The analysis advanced by Schubert et al. (
6) underscores the importance of considering contextual interdependencies when analyzing microbiome data. For example, they found that exposure to different classes of antibiotics resulted in different community compositions and that, within these resulting communities,
C. difficile colonization resistance was associated with different taxa. Furthermore, they identified cases where the same taxon produces opposite correlations with
C. difficile colonization resistance depending upon the antibiotic exposure. For example, an operational taxonomic unit (OTU) from
Bacteroides was positively associated with
C. difficile colonization in streptomycin-treated mice but was negatively associated in mice treated with cefoperazone. Furthermore, according to their model, considering the interactions between taxa is important for predicting colonization resistance. The authors found that decreases in OTUs associated with
Porphyromonadaceae,
Lachnospiraceae,
Lactobacillus,
Alistipes, and
Turicibacter are associated with increased susceptibility to infection when coupled with increases in
Escherichia or
Streptococcus OTUs. When analyzed in isolation, many of these taxa are not predictive of disease (e.g., an OTU within
Akkermansia) or are highly predictive under some conditions (e.g., an
Escherichia OTU in ampicillin-treated mice) but not others (e.g., the same
Escherichia OTU in streptomycin-treated mice). In short, Schubert et al.'s (
6) regression models provide a more robust prediction of
C. difficile colonization resistance than traditional analyses would provide. Additionally, their findings indicate that the phenotype of colonization resistance is complex and depends upon a variety of parameters.
Schubert et al.'s (
6) work holds important long-term implications. First, it can help advance personalized microbiome-based medicine. For example, extensions of their models may ultimately be used to screen clinical patients’ microbiomes prior to administration of antibiotics and predict their likelihood of developing an infection. Similarly, they may help doctors select patient-appropriate antibiotics or those that minimize the risk of infection. Furthermore, these models may help identify ideal microbiome donor matches to improve the efficacy of microbiome transplantations for treating
C. difficile infection. Second, these models provide insight into those taxa that are consistently associated with
C. difficile resistance, which can improve the development of effective probiotics based on a complex of organisms. Finally, these models provide insight into how the microbiome operates and can be used to establish hypotheses about the ecological interactions between specific groups of taxa or how perturbations to a community affect the functional relationship between taxa. Of course, the application of these models would benefit from additional investigation, such as the consideration of additional variables that may be relevant to colonization, including the initial immunological state of the host. Furthermore, it may be valuable to compare alternative regression or modeling approaches, with the aim of improving the accuracy of the predictions. Finally, the extension of these models to clinical settings requires validation in human populations, which are subject to sources of variation beyond those in an experimental mouse model, including genetic and nutritional variance.

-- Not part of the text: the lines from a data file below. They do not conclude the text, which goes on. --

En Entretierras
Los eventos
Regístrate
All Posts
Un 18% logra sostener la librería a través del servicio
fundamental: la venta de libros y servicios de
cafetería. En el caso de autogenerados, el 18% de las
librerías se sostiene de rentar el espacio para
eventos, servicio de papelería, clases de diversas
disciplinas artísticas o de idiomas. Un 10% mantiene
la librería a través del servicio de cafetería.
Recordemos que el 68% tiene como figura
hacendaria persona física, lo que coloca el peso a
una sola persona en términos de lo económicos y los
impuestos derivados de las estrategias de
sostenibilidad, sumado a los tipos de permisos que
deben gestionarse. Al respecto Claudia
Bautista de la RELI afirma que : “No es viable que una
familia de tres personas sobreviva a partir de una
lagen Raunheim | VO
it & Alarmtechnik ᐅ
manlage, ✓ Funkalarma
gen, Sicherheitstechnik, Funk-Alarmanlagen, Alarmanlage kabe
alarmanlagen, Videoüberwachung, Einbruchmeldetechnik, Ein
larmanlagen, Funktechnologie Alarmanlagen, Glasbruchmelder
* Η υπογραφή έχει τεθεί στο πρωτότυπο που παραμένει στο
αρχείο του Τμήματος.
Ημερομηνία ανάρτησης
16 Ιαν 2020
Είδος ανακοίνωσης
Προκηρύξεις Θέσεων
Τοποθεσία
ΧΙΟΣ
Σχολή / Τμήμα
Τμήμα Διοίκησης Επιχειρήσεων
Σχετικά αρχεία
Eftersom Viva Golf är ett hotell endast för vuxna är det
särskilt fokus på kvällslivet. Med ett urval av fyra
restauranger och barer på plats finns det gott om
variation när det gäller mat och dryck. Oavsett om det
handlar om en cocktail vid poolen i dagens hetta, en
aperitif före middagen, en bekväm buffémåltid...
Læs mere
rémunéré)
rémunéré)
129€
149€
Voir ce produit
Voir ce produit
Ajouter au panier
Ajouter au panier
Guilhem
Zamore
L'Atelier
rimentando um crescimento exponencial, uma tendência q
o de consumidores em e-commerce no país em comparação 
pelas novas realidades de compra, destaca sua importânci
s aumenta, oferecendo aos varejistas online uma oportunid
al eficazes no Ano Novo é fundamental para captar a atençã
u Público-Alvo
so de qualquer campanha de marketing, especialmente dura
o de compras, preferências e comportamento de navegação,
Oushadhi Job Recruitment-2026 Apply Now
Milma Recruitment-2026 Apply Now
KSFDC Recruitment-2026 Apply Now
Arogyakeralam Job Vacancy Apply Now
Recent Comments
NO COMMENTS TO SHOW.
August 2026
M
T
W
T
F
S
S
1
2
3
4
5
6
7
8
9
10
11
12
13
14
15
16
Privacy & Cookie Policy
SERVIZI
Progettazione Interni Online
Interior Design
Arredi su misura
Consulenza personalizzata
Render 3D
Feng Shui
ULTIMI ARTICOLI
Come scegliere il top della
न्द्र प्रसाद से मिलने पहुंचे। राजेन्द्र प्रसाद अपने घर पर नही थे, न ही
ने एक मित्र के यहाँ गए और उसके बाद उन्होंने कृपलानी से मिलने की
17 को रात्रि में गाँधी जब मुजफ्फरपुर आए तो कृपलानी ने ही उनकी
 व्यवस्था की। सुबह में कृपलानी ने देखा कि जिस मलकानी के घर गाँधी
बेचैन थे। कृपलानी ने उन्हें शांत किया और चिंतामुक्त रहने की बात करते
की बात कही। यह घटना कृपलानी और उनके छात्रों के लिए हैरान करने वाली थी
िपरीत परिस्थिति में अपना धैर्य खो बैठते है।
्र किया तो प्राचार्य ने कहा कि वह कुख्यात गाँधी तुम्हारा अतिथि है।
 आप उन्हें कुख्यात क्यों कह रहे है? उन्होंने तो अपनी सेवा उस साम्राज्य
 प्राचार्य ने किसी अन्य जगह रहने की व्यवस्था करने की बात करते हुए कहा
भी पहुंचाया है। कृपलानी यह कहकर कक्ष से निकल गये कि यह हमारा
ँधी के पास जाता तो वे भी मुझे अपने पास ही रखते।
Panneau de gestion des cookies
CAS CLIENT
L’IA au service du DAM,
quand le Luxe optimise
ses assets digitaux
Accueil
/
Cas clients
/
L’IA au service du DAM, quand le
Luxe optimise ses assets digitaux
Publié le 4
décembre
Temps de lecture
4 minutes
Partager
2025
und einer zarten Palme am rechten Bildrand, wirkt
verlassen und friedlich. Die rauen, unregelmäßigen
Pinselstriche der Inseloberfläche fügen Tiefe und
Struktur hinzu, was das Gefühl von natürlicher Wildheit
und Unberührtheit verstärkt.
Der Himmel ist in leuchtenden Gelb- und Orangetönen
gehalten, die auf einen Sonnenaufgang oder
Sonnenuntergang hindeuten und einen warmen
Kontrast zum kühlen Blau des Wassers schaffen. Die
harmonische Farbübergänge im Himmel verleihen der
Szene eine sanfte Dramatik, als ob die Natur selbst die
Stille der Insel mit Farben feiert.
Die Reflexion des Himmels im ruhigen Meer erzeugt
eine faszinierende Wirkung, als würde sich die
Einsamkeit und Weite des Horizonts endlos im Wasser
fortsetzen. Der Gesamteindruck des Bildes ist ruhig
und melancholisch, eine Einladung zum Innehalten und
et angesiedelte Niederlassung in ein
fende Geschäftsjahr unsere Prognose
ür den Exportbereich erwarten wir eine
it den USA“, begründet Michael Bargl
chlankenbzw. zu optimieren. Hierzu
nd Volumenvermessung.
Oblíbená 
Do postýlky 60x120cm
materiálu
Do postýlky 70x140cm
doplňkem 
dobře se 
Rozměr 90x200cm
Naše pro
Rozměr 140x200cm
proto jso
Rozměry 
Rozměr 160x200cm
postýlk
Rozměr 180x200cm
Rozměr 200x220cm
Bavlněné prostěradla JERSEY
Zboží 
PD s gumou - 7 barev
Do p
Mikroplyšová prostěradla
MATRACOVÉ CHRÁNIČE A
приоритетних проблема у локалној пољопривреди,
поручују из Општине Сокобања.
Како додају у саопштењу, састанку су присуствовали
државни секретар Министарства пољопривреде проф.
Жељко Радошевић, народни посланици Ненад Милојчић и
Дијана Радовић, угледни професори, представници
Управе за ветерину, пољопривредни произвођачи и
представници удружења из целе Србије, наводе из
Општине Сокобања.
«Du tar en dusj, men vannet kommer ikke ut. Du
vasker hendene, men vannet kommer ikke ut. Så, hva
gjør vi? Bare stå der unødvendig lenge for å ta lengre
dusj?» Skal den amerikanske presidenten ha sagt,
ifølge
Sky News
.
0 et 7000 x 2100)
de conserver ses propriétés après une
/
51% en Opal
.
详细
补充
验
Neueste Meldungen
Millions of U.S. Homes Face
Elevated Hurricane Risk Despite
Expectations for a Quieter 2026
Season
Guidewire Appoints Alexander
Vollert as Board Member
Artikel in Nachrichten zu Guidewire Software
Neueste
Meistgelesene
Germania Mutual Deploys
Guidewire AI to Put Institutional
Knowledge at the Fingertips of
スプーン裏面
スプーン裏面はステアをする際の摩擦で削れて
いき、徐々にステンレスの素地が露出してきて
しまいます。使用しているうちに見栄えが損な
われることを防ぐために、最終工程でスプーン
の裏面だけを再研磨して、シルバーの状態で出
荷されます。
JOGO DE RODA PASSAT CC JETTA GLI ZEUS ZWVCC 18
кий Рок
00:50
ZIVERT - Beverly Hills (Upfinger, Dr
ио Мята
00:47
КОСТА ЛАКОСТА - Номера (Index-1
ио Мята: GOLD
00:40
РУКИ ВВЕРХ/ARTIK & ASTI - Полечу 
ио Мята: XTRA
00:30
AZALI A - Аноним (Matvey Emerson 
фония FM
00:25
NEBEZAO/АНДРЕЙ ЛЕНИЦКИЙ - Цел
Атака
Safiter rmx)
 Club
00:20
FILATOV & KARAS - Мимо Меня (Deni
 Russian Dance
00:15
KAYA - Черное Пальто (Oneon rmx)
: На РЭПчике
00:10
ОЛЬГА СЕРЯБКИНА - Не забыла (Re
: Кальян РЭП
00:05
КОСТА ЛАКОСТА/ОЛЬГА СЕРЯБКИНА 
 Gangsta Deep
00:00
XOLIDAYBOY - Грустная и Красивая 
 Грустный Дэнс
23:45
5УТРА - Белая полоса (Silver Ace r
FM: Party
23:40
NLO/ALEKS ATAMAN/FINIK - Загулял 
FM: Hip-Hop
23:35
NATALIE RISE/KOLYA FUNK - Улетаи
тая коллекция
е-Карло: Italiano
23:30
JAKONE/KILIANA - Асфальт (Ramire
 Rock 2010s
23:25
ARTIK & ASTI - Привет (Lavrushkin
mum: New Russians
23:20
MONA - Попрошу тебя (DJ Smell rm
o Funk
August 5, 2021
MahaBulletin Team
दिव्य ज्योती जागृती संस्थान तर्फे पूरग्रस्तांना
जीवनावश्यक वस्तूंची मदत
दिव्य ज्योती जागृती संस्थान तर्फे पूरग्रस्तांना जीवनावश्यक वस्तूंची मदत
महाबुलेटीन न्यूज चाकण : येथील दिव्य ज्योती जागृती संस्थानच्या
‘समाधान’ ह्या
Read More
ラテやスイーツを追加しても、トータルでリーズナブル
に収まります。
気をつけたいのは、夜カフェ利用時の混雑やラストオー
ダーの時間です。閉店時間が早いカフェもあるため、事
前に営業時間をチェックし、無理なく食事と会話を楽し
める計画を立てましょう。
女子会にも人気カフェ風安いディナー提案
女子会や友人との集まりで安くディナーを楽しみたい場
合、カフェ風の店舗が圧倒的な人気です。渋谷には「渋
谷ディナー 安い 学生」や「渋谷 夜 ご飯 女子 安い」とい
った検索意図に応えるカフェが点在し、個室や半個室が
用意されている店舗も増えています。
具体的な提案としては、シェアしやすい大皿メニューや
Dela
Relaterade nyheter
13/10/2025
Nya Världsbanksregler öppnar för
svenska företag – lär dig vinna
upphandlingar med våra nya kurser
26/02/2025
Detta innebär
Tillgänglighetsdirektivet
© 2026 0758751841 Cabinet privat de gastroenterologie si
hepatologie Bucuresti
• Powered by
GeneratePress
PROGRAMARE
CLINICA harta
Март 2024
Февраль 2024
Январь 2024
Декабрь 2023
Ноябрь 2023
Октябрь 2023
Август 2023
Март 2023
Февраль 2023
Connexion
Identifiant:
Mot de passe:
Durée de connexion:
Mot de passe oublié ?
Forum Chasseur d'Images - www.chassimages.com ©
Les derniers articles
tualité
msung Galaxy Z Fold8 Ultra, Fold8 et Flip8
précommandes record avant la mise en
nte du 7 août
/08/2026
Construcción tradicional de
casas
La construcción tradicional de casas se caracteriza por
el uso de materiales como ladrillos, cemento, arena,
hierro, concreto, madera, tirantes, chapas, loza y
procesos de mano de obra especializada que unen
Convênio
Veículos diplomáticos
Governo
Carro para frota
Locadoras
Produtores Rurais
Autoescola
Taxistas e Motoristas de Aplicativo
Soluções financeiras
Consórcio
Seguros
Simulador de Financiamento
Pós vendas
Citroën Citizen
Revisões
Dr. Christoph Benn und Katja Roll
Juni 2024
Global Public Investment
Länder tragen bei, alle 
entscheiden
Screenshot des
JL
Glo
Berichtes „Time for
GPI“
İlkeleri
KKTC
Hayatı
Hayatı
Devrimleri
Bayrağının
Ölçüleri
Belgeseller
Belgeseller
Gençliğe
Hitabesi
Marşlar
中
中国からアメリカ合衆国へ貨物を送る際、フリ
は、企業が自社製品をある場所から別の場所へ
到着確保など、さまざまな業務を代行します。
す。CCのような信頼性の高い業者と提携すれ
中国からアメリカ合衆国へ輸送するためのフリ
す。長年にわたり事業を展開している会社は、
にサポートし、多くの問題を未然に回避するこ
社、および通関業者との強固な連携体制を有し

Other studies have applied similar analytical methods to investigate the complex of dependencies that influence the microbiome (
7). For example, Belzer et al. identified groups of enteric microbiota that exhibit consistent temporal patterns of variation in response to
Citrobacter rodentium-induced colitis (
10). Faith et al. applied linear models to understand how dietary variation perturbs a defined gut microbiome (
8). Statnikov et al. used multivariate models to predict psoriasis using skin microbiome community profiles (
9). These mathematical model-based frameworks provide insight into the mechanisms through which microbiomes operate and will likely be essential in developing a comprehensive view of how hosts and their microbiomes interact. Future investigations should similarly consider establishing study designs that enable robust, predictive modeling of the microbiome.